── Data supplied ──
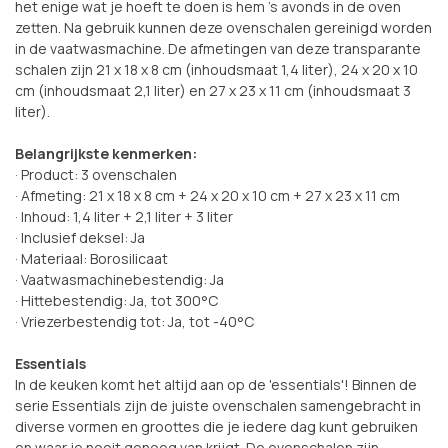
het enige wat je hoeft te doen is hem 's avonds in de oven
zetten. Na gebruik kunnen deze ovenschalen gereinigd worden
in de vaatwasmachine. De afmetingen van deze transparante
schalen zijn 21 x 18 x 8 cm (inhoudsmaat 1,4 liter), 24 x 20 x 10
cm (inhoudsmaat 2,1 liter) en 27 x 23 x 11 cm (inhoudsmaat 3
liter).
Belangrijkste kenmerken:
· Product: 3 ovenschalen
· Afmeting: 21 x 18 x 8 cm + 24 x 20 x 10 cm + 27 x 23 x 11 cm
· Inhoud: 1,4 liter + 2,1 liter + 3 liter
· Inclusief deksel: Ja
· Materiaal: Borosilicaat
· Vaatwasmachinebestendig: Ja
· Hittebestendig: Ja, tot 300°C
· Vriezerbestendig tot: Ja, tot -40°C
Essentials
In de keuken komt het altijd aan op de 'essentials'! Binnen de
serie Essentials zijn de juiste ovenschalen samengebracht in
diverse vormen en groottes die je iedere dag kunt gebruiken
en waar je nooit genoeg van krijgt. De ovenschalen zijn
───
* [What you need to do] In the records above, find the lines containing "ovenschalen" and copy them.

* [Answer area]
zetten. Na gebruik kunnen deze ovenschalen gereinigd worden
· Product: 3 ovenschalen
serie Essentials zijn de juiste ovenschalen samengebracht in
en waar je nooit genoeg van krijgt. De ovenschalen zijn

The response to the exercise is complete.